Calculating working days and holidays from (overlapping) date ranges in PySpark
Question:
from pyspark.sql import SparkSession
from pyspark.sql import functions as F
# Create PySpark dataframe
columns = ["user","hiring_date","termination_date"]
data = [("A", "1995-09-08", "1997-09-09"), ("A", "2003-05-08", "2006-11-09"),
("A", "2000-05-06", "2003-05-09"), ("B", "2007-06-27", "2008-05-27"),
("C", "2003-01-20", "2006-01-19"), ("C", "2011-04-03", "2011-04-04")]
spark = SparkSession.builder.appName('SparkByExamples.com').getOrCreate()
rdd = spark.sparkContext.parallelize(data)
df = spark
.createDataFrame(rdd)
.toDF(*columns)
.withColumn('hiring_date', F.expr('CAST(hiring_date AS DATE)'))
.withColumn('termination_date', F.expr('CAST(termination_date AS DATE)'))
df.show()
+----+-----------+----------------+
|user|hiring_date|termination_date|
+----+-----------+----------------+
| A| 1995-09-08| 1997-09-09|
| A| 2003-05-08| 2006-11-09|
| A| 2000-05-06| 2003-05-09|
| B| 2007-06-27| 2008-05-27|
| C| 2003-01-20| 2006-01-19|
| C| 2011-04-03| 2011-04-04|
+----+-----------+----------------+
In the above example, I have multiple users with a start date hiring_date
and an end date termination_date
. Per user, there can be single as well as multiple rows.

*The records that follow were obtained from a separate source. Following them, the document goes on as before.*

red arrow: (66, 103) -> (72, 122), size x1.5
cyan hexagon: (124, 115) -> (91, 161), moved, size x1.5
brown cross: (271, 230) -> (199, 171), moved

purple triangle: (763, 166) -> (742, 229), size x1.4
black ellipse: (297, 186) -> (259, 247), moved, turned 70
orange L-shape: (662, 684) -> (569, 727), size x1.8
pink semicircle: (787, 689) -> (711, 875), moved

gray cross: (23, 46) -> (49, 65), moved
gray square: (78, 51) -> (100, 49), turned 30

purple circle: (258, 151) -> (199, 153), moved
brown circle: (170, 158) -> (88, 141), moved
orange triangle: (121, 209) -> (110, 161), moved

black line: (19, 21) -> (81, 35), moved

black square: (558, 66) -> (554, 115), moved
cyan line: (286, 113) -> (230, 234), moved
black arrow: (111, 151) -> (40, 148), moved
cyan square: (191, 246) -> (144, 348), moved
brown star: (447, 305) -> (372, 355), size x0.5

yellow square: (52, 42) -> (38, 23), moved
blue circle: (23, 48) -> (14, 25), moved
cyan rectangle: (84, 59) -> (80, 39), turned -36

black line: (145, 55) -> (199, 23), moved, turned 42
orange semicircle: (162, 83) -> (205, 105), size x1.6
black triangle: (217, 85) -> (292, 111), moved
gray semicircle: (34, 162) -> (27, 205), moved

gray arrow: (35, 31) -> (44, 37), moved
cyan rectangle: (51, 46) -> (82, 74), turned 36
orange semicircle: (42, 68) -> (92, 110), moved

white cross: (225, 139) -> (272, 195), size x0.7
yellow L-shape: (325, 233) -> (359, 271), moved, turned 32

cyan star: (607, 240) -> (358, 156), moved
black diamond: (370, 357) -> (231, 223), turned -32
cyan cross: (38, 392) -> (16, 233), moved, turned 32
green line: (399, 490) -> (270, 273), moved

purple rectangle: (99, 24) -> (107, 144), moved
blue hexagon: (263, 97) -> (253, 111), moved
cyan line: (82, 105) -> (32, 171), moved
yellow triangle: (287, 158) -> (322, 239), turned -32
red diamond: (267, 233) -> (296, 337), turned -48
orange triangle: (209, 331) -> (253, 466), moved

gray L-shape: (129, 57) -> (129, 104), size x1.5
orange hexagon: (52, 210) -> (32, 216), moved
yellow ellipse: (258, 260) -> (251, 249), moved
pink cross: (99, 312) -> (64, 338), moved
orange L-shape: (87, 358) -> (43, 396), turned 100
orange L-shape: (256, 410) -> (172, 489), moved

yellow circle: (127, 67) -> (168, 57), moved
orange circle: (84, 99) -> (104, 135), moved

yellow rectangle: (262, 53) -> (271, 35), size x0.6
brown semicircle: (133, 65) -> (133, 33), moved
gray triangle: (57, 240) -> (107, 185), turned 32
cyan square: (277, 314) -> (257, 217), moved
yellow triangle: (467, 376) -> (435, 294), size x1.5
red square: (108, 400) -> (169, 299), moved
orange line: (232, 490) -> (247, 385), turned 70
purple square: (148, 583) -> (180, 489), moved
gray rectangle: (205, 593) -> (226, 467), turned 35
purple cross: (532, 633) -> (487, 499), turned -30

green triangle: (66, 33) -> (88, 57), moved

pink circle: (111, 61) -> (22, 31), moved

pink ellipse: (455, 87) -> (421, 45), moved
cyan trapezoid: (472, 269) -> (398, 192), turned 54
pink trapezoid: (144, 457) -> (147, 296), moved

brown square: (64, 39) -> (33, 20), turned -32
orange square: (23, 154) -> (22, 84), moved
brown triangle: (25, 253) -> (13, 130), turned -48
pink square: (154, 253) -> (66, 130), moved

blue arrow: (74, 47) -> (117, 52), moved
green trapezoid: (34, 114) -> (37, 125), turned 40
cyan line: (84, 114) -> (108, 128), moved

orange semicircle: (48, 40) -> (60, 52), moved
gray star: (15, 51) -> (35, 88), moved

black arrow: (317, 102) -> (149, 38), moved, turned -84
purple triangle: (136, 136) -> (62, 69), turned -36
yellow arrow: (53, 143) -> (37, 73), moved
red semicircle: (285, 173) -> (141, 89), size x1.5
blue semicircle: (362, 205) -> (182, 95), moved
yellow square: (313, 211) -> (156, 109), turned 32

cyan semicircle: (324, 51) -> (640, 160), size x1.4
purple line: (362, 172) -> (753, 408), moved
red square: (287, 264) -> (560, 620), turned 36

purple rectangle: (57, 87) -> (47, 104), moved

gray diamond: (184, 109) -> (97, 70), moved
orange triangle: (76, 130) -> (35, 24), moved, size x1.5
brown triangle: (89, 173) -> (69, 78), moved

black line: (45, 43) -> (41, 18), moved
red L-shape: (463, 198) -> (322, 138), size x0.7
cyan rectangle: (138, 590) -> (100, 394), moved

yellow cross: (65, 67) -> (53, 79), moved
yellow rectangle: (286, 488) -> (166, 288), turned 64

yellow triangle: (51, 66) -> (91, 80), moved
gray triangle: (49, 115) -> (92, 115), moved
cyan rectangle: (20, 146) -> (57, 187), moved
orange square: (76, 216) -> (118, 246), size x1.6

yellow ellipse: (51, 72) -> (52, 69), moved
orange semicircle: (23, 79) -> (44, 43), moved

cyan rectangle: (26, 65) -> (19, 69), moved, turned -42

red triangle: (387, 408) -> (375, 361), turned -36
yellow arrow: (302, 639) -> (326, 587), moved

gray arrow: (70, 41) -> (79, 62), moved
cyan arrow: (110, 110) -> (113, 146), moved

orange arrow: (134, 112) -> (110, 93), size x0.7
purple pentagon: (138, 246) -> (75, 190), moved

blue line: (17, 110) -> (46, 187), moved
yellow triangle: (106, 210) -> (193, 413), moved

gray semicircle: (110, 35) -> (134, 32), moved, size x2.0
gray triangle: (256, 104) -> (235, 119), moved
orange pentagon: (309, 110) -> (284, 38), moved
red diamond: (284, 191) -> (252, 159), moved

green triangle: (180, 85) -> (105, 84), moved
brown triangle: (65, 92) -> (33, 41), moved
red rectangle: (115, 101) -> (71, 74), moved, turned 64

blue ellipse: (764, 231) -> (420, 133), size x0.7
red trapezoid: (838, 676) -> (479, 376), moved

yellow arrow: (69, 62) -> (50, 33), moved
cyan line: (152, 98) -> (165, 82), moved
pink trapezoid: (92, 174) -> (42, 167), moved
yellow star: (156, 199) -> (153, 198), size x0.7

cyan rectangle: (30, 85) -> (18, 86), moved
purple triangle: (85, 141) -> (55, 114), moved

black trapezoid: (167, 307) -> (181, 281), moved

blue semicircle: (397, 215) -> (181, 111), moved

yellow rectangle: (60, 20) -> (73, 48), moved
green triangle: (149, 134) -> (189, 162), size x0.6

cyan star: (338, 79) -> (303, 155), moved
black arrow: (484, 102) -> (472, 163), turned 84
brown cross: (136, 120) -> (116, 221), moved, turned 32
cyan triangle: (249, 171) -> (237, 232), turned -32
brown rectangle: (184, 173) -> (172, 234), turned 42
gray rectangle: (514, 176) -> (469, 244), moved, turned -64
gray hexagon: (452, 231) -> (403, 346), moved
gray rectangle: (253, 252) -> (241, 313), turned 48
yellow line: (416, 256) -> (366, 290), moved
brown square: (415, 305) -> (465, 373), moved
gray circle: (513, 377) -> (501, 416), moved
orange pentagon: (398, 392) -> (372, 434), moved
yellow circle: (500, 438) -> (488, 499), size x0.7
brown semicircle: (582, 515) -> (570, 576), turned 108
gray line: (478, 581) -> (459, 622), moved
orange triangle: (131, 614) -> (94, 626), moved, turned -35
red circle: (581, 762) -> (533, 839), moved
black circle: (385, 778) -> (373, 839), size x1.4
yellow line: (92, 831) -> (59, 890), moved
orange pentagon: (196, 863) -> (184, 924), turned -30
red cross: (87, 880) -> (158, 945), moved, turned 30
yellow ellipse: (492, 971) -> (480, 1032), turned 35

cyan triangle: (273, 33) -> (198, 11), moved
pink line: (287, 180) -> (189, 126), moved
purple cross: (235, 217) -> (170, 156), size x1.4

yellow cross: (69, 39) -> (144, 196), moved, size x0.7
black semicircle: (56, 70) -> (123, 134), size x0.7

In addition, users can have multiple jobs at the same time (overlapping termination and hiring dates).
For each user, I need to calculate the following:
- The number of days the user was working. Overlapping dates should not be counted multiple times.
- The number of days the user was not working (i.e., was on vacation).
Answers:
Full code (this is implemented in Scala but it is very similar if not identical to Python):
var ds = spark.sparkContext.parallelize(Seq(
("A", "1995-09-08", "1997-09-09"),
("A", "2003-05-08", "2006-11-09"),
("A", "2000-05-06", "2003-05-09"),
("B", "2007-06-27", "2008-05-27"),
("C", "2003-01-20", "2006-01-19"),
("C", "2011-04-03", "2011-04-04"),
)).toDF("user", "hiring_date", "termination_date")
// Convert the strings to date first
ds = ds
.withColumn("hiring_date", to_date(col("hiring_date"), "yyyy-MM-dd"))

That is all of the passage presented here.